The researchers then wanted to learn more about the effect that the two SNPs were having on TAS1R3. They created variants of the upstream region of the TAS1R3 gene—where the gene’s controls are housed—and attached them to a small ring of DNA, or plasmid, containing luciferase. Luciferase is an enzyme that gives fireflies their glow, and scientists can use it as a way to tell if a gene is expressed, or made into a protein. They introduced the luciferase plasmid into two cell lines that are known to express the TAS1R3 gene, in this case, human intestinal cancer cells. (Interestingly, the same receptors that taste sweet on our tongue also recognize sugars in our intestines.) If the controls are switched on at full tilt, the luciferase will make lots of proteins, which will light up strongly, telling us that the gene is fully expressed. If the controls are working at lower capacity, then fewer proteins will yield a dimmer light, telling us that the gene’s expression is reduced. As suspected, they found that the presence of a T in one or both of the SNPs resulted in reduced gene expression.
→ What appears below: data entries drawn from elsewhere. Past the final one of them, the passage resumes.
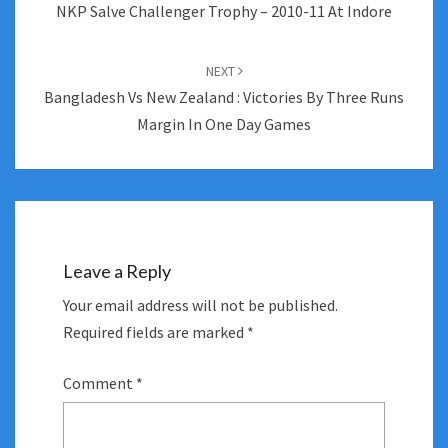
NKP Salve Challenger Trophy – 2010-11 At Indore
NEXT
Bangladesh Vs New Zealand : Victories By Three Runs
Margin In One Day Games
Leave a Reply
Your email address will not be published.
Required fields are marked
*
Comment
*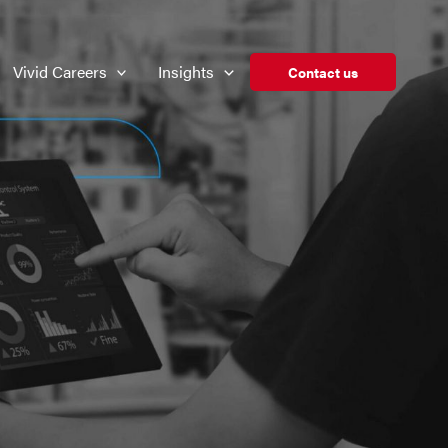
Vivid Careers
Insights
Contact us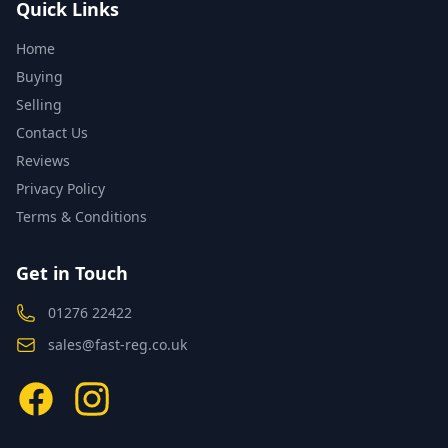
Quick Links
Home
Buying
Selling
Contact Us
Reviews
Privacy Policy
Terms & Conditions
Get in Touch
01276 22422
sales@fast-reg.co.uk
Facebook
Instagram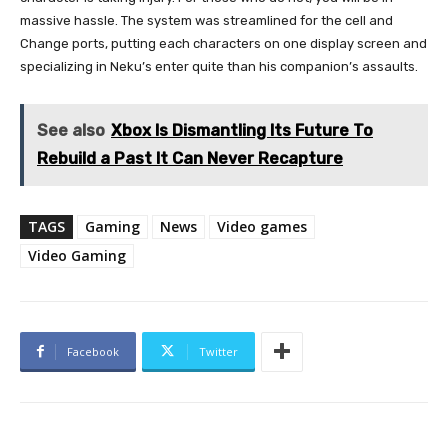
massive hassle. The system was streamlined for the cell and
Change ports, putting each characters on one display screen and
specializing in Neku’s enter quite than his companion’s assaults.
See also
Xbox Is Dismantling Its Future To
Rebuild a Past It Can Never Recapture
TAGS
Gaming
News
Video games
Video Gaming
Facebook
Twitter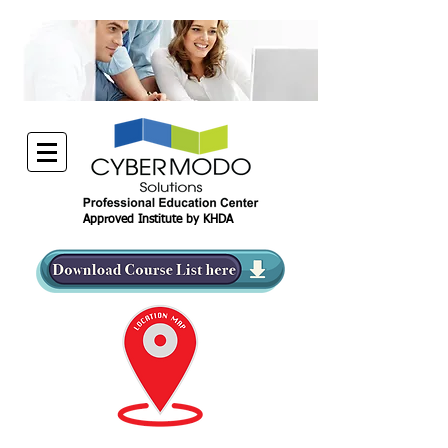
Approved Institute by KHDA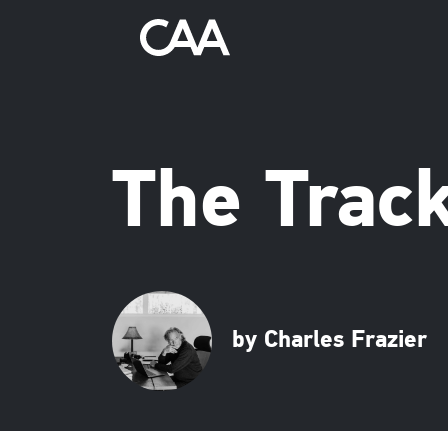
The Trac
by Charles Frazier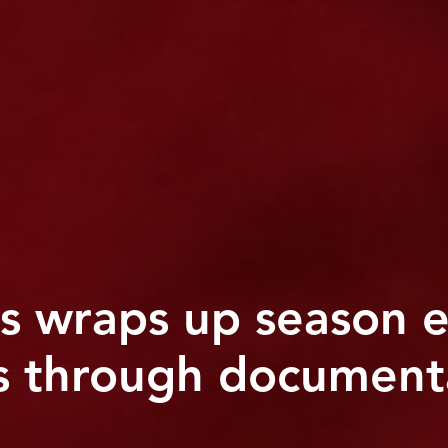
 wraps up season e
s through documenta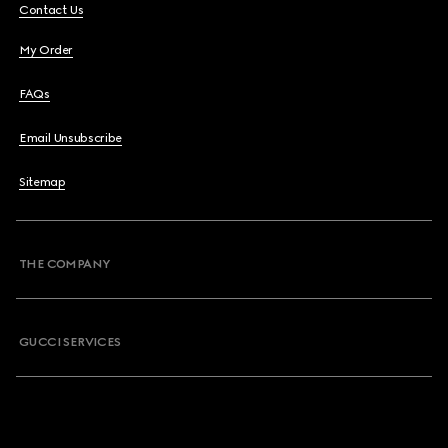
Contact Us
My Order
FAQs
Email Unsubscribe
Sitemap
THE COMPANY
GUCCI SERVICES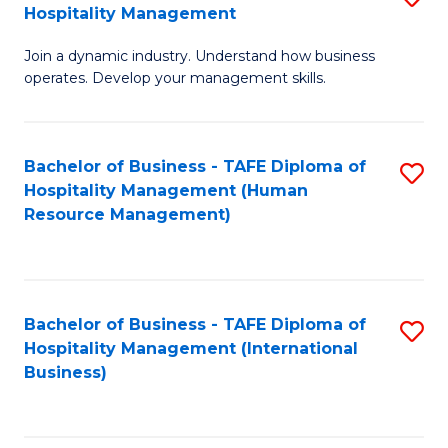
Hospitality Management
B
Join a dynamic industry. Understand how business
of
operates. Develop your management skills.
B
-
Bachelor of Business - TAFE Diploma of
S
T
Hospitality Management (Human
to
D
Resource Management)
C
of
Fa
Ho
M
Bachelor of Business - TAFE Diploma of
S
Hospitality Management (International
to
to
Business)
C
C
Fa
Fa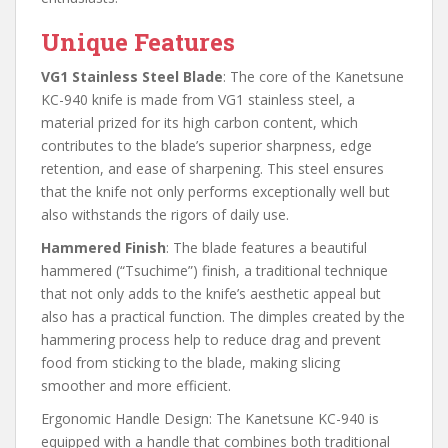
Unique Features
VG1 Stainless Steel Blade
: The core of the Kanetsune
KC-940 knife is made from VG1 stainless steel, a
material prized for its high carbon content, which
contributes to the blade’s superior sharpness, edge
retention, and ease of sharpening. This steel ensures
that the knife not only performs exceptionally well but
also withstands the rigors of daily use.
Hammered Finish
: The blade features a beautiful
hammered (“Tsuchime”) finish, a traditional technique
that not only adds to the knife’s aesthetic appeal but
also has a practical function. The dimples created by the
hammering process help to reduce drag and prevent
food from sticking to the blade, making slicing
smoother and more efficient.
Ergonomic Handle Design: The Kanetsune KC-940 is
equipped with a handle that combines both traditional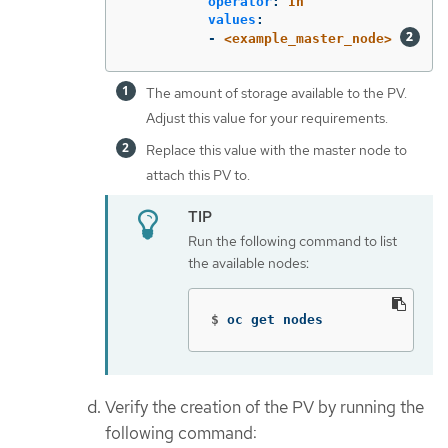
operator
:
In
values
:
-
<example_master_node>
The amount of storage available to the PV.
Adjust this value for your requirements.
Replace this value with the master node to
attach this PV to.
Run the following command to list
the available nodes:
$
oc get nodes
Verify the creation of the PV by running the
following command: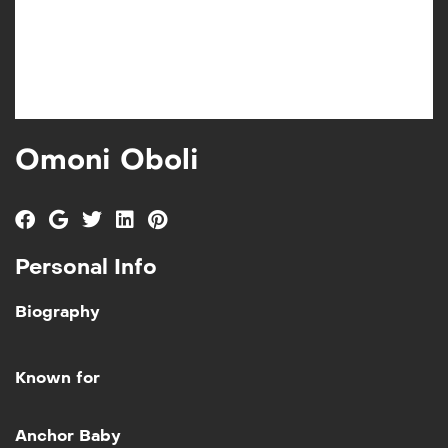
Omoni Oboli
Personal Info
Biography
Known for
Add to My List
Anchor Baby
Anchor Baby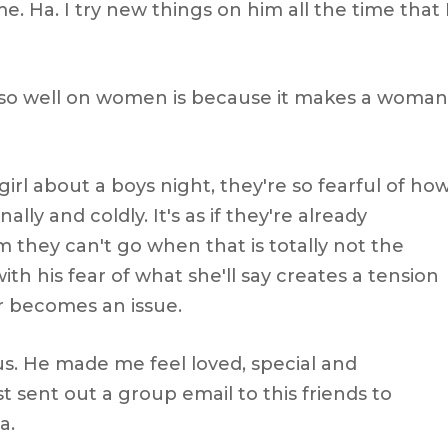
. Ha. I try new things on him all the time that 
s so well on women is because it makes a woman
girl about a boys night, they're so fearful of ho
ally and coldly. It's as if they're already
 they can't go when that is totally not the
h his fear of what she'll say creates a tension
r becomes an issue.
. He made me feel loved, special and
t sent out a group email to this friends to
a.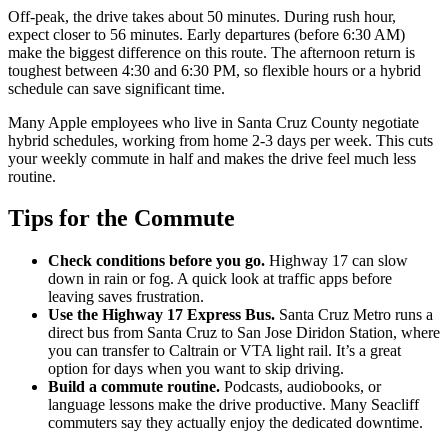
Off-peak, the drive takes about 50 minutes. During rush hour,
expect closer to 56 minutes. Early departures (before 6:30 AM)
make the biggest difference on this route. The afternoon return is
toughest between 4:30 and 6:30 PM, so flexible hours or a hybrid
schedule can save significant time.
Many Apple employees who live in Santa Cruz County negotiate
hybrid schedules, working from home 2-3 days per week. This cuts
your weekly commute in half and makes the drive feel much less
routine.
Tips for the Commute
Check conditions before you go.
Highway 17 can slow
down in rain or fog. A quick look at traffic apps before
leaving saves frustration.
Use the Highway 17 Express Bus.
Santa Cruz Metro runs a
direct bus from Santa Cruz to San Jose Diridon Station, where
you can transfer to Caltrain or VTA light rail. It’s a great
option for days when you want to skip driving.
Build a commute routine.
Podcasts, audiobooks, or
language lessons make the drive productive. Many Seacliff
commuters say they actually enjoy the dedicated downtime.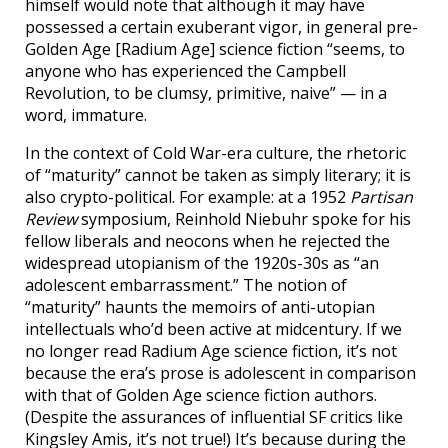
himself would note that although it may have
possessed a certain exuberant vigor, in general pre-
Golden Age [Radium Age] science fiction “seems, to
anyone who has experienced the Campbell
Revolution, to be clumsy, primitive, naive” — in a
word, immature.
In the context of Cold War-era culture, the rhetoric
of “maturity” cannot be taken as simply literary; it is
also crypto-political. For example: at a 1952
Partisan
Review
symposium, Reinhold Niebuhr spoke for his
fellow liberals and neocons when he rejected the
widespread utopianism of the 1920s-30s as “an
adolescent embarrassment.” The notion of
“maturity” haunts the memoirs of anti-utopian
intellectuals who’d been active at midcentury. If we
no longer read Radium Age science fiction, it’s not
because the era’s prose is adolescent in comparison
with that of Golden Age science fiction authors.
(Despite the assurances of influential SF critics like
Kingsley Amis, it’s not true!) It’s because during the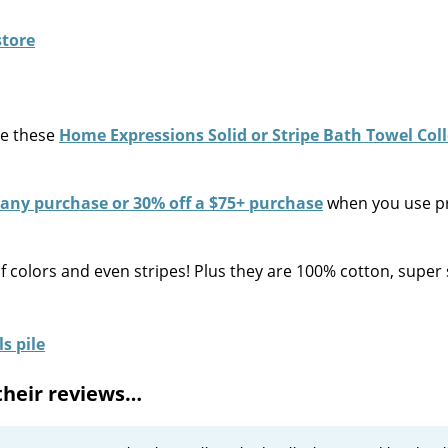
re these
Home Expressions Solid or Stripe Bath Towel Col
 any purchase or 30% off a $75+ purchase
when you use 
of colors and even stripes! Plus they are 100% cotton, super 
their reviews…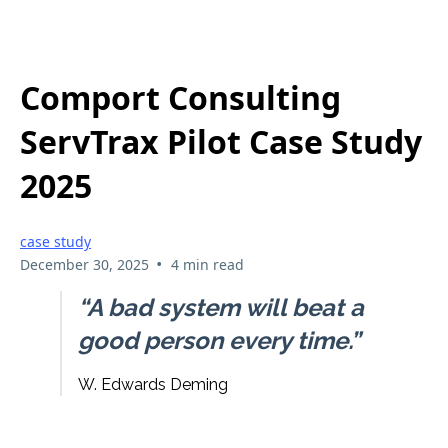
Comport Consulting
ServTrax Pilot Case Study
2025
case study
•
December 30, 2025
4 min read
“A bad system will beat a
good person every time.”
W. Edwards Deming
Our genes account for roughly half of what we experience when we taste sweet; the rest may be attributed to aging, hormones, our diet, and other factors. The researchers suggest that, of the 50 percent that is genetic, the two SNPs account for roughly 16 percent of the variability within the population.
In addition, the researchers report that there is a distinctive gradient of the two nucleotides across Eurasia, with Europeans having the lowest frequencies of the T nucleotide, Asians having medium frequencies, and sub-Saharan African populations having the largest frequencies. They hypothesize that the reason for the difference may be that people in northern climates had less access to carbohydrate-rich vegetation, and, for this reason, they may have developed a higher sensitivity to sugar at low concentrations.